Activity:
Two lines in the listing below mark the span: one contains "Syria now firing" and one contains "Israel initially took credit, then denied all". Reproduce both of them and everything between, exactly.

Segment Start: Data shown

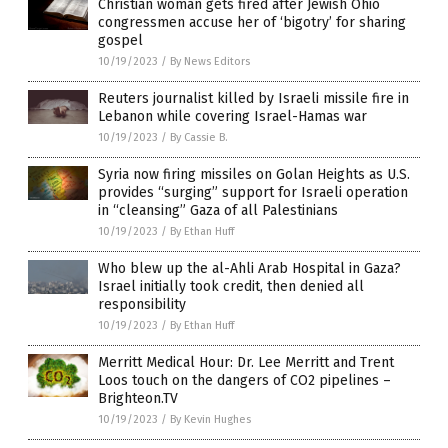
Christian woman gets fired after Jewish Ohio
congressmen accuse her of ‘bigotry’ for sharing
gospel
10/19/2023
/
By News Editors
Reuters journalist killed by Israeli missile fire in
Lebanon while covering Israel-Hamas war
10/19/2023
/
By Cassie B.
Syria now firing missiles on Golan Heights as U.S.
provides “surging” support for Israeli operation
in “cleansing” Gaza of all Palestinians
10/19/2023
/
By Ethan Huff
Who blew up the al-Ahli Arab Hospital in Gaza?
Israel initially took credit, then denied all
responsibility
10/19/2023
/
By Ethan Huff
Merritt Medical Hour: Dr. Lee Merritt and Trent
Loos touch on the dangers of CO2 pipelines –
Brighteon.TV
10/19/2023
/
By Kevin Hughes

Segment End: Data shown

Task response:
Syria now firing missiles on Golan Heights as U.S.
provides “surging” support for Israeli operation
in “cleansing” Gaza of all Palestinians
10/19/2023
/
By Ethan Huff
Who blew up the al-Ahli Arab Hospital in Gaza?
Israel initially took credit, then denied all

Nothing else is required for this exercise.